Andrzej Jeziorski/MUNICH

BMW Rolls-Royce is examining the development of a new high pressure (HP) compressor for its BR700 engine family, which will allow it to produce lighter engines at the top of the family's thrust range.

Under an agreement with shareholder Rolls-Royce, the company is restricted to the thrust range of 62-103kN (14,000-23,000lb). Despite this, senior sources close to the programme say that the new compressor could allow BMW R-R to compete directly in future with CFM International's CFM56 family, which now covers a thrust range of 82-150kN.

The new compressor will increase the BR700's core pressure ratio from 17 to 20, allowing higher thrusts than those of the 82-103kN BR715 to be generated by a lighter engine, provisionally named the BR700-7XX. The higher pressure-ratio core will allow the removal of the BR715's two booster compressor stages without any loss of thrust.

The pressure ratio will be achieved by replacing the current HP compressor blading with an advanced blade design now under development.
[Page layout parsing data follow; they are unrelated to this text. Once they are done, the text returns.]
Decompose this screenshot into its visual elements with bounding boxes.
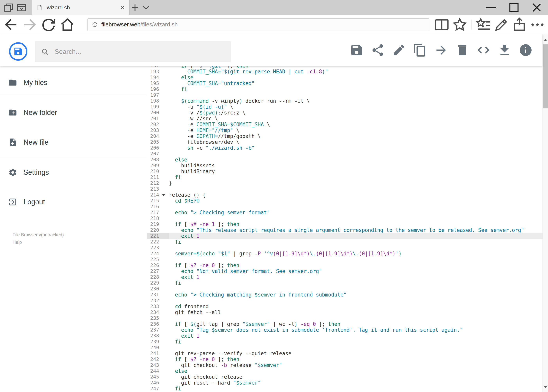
fold-arrow-icon[interactable] (162, 194, 165, 196)
line-number[interactable]: 197 (147, 92, 169, 98)
line-number[interactable]: 232 (147, 298, 169, 304)
line-number[interactable]: 237 (147, 327, 169, 333)
line-number[interactable]: 243 (147, 362, 169, 368)
favorite-star-icon[interactable] (451, 16, 469, 33)
code-line-211[interactable]: 211 fi (147, 174, 542, 180)
search-box[interactable] (35, 41, 231, 62)
code-line-197[interactable]: 197 (147, 92, 542, 98)
rename-button[interactable] (392, 43, 406, 57)
line-number[interactable]: 228 (147, 274, 169, 280)
code-line-221[interactable]: 221 exit 1 (147, 233, 542, 239)
code-line-238[interactable]: 238 exit 1 (147, 333, 542, 339)
code-line-245[interactable]: 245 git checkout release (147, 374, 542, 380)
line-number[interactable]: 222 (147, 239, 169, 245)
line-number[interactable]: 230 (147, 286, 169, 292)
code-line-203[interactable]: 203 -e HOME="//tmp" \ (147, 127, 542, 133)
code-line-239[interactable]: 239 fi (147, 339, 542, 345)
line-number[interactable]: 218 (147, 216, 169, 221)
maximize-button[interactable] (503, 0, 525, 15)
save-button[interactable] (350, 43, 364, 57)
code-button[interactable] (476, 43, 491, 57)
line-number[interactable]: 231 (147, 292, 169, 298)
info-button[interactable] (519, 43, 533, 57)
sidebar-item-new-file[interactable]: New file (0, 134, 147, 151)
code-line-237[interactable]: 237 echo "Tag $semver does not exist in … (147, 327, 542, 333)
code-line-219[interactable]: 219 if [ $# -ne 1 ]; then (147, 221, 542, 227)
copy-button[interactable] (413, 43, 427, 57)
code-line-244[interactable]: 244 else (147, 368, 542, 374)
forward-button[interactable] (20, 16, 39, 33)
line-number[interactable]: 207 (147, 151, 169, 157)
site-info-icon[interactable] (92, 22, 98, 28)
line-number[interactable]: 225 (147, 257, 169, 262)
code-line-199[interactable]: 199 -u "$(id -u)" \ (147, 104, 542, 110)
code-line-200[interactable]: 200 -v /$(pwd):/src:z \ (147, 110, 542, 116)
line-number[interactable]: 198 (147, 98, 169, 104)
line-number[interactable]: 229 (147, 280, 169, 286)
sidebar-item-new-folder[interactable]: New folder (0, 104, 147, 121)
code-line-217[interactable]: 217 echo "> Checking semver format" (147, 210, 542, 216)
code-line-220[interactable]: 220 echo "This release script requires a… (147, 227, 542, 233)
code-line-216[interactable]: 216 (147, 204, 542, 210)
line-number[interactable]: 239 (147, 339, 169, 345)
scrollbar-up-arrow[interactable] (544, 39, 547, 41)
share-button[interactable] (371, 43, 385, 57)
download-button[interactable] (498, 43, 512, 57)
new-tab-button[interactable] (130, 2, 140, 14)
tab-close-icon[interactable] (120, 5, 125, 10)
code-line-210[interactable]: 210 buildBinary (147, 168, 542, 174)
line-number[interactable]: 238 (147, 333, 169, 339)
code-line-218[interactable]: 218 (147, 216, 542, 221)
code-line-205[interactable]: 205 filebrowser/dev \ (147, 139, 542, 145)
line-number[interactable]: 200 (147, 110, 169, 116)
code-line-215[interactable]: 215 cd $REPO (147, 198, 542, 204)
code-line-224[interactable]: 224 semver=$(echo "$1" | grep -P '^v(0|[… (147, 251, 542, 257)
code-line-231[interactable]: 231 echo "> Checking matching $semver in… (147, 292, 542, 298)
code-line-212[interactable]: 212} (147, 180, 542, 186)
sidebar-item-my-files[interactable]: My files (0, 74, 147, 91)
line-number[interactable]: 234 (147, 309, 169, 315)
line-number[interactable]: 242 (147, 356, 169, 362)
line-number[interactable]: 208 (147, 157, 169, 163)
more-options-icon[interactable] (528, 16, 547, 33)
code-line-195[interactable]: 195 COMMIT_SHA="untracked" (147, 80, 542, 86)
line-number[interactable]: 203 (147, 127, 169, 133)
code-editor[interactable]: 192 if [ -d ".git" ]; then193 COMMIT_SHA… (147, 66, 542, 392)
line-number[interactable]: 205 (147, 139, 169, 145)
line-number[interactable]: 201 (147, 116, 169, 121)
line-number[interactable]: 196 (147, 86, 169, 92)
line-number[interactable]: 241 (147, 350, 169, 356)
line-number[interactable]: 236 (147, 321, 169, 327)
line-number[interactable]: 211 (147, 174, 169, 180)
line-number[interactable]: 204 (147, 133, 169, 139)
code-line-230[interactable]: 230 (147, 286, 542, 292)
page-scrollbar[interactable] (542, 35, 548, 392)
code-line-240[interactable]: 240 (147, 345, 542, 350)
line-number[interactable]: 224 (147, 251, 169, 257)
help-link[interactable]: Help (13, 238, 64, 246)
code-line-242[interactable]: 242 if [ $? -ne 0 ]; then (147, 356, 542, 362)
code-line-235[interactable]: 235 (147, 315, 542, 321)
code-line-206[interactable]: 206 sh -c "./wizard.sh -b" (147, 145, 542, 151)
tabs-aside-icon[interactable] (3, 2, 14, 14)
code-line-193[interactable]: 193 COMMIT_SHA="$(git rev-parse HEAD | c… (147, 69, 542, 75)
code-line-196[interactable]: 196 fi (147, 86, 542, 92)
line-number[interactable]: 219 (147, 221, 169, 227)
line-number[interactable]: 216 (147, 204, 169, 210)
sidebar-item-logout[interactable]: Logout (0, 194, 147, 210)
hub-icon[interactable] (474, 16, 493, 33)
line-number[interactable]: 194 (147, 75, 169, 80)
code-line-207[interactable]: 207 (147, 151, 542, 157)
tab-list-chevron-icon[interactable] (140, 2, 152, 14)
window-close-button[interactable] (525, 0, 548, 15)
code-line-247[interactable]: 247 fi (147, 386, 542, 392)
code-line-225[interactable]: 225 (147, 257, 542, 262)
code-line-213[interactable]: 213 (147, 186, 542, 192)
code-line-192[interactable]: 192 if [ -d ".git" ]; then (147, 66, 542, 69)
code-line-234[interactable]: 234 git fetch --all (147, 309, 542, 315)
line-number[interactable]: 246 (147, 380, 169, 386)
back-button[interactable] (1, 16, 20, 33)
reading-view-icon[interactable] (433, 16, 451, 33)
line-number[interactable]: 215 (147, 198, 169, 204)
line-number[interactable]: 209 (147, 163, 169, 168)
The core will still have 10 HP compressor stages and two HP turbine stages.

According to BMW R-R research and development director Günter Kappler, it may even be possible to achieve a core pressure ratio of 22 with the new blades.

Kappler says that the company is performing three-dimensional fluid dynamics work on such a compressor, although no hardware programme has yet been launched.

BMW R-R is designing the HP compressor for the R-R Trent 500, and Kappler says that this development work "-will carry over" into any new compressor programme for the BR700 .

The Trent 500 compressor is due to be tested by early 1999, and the results of these tests will demonstrate the potential for reblading the BR700 HP compressor, says Kappler.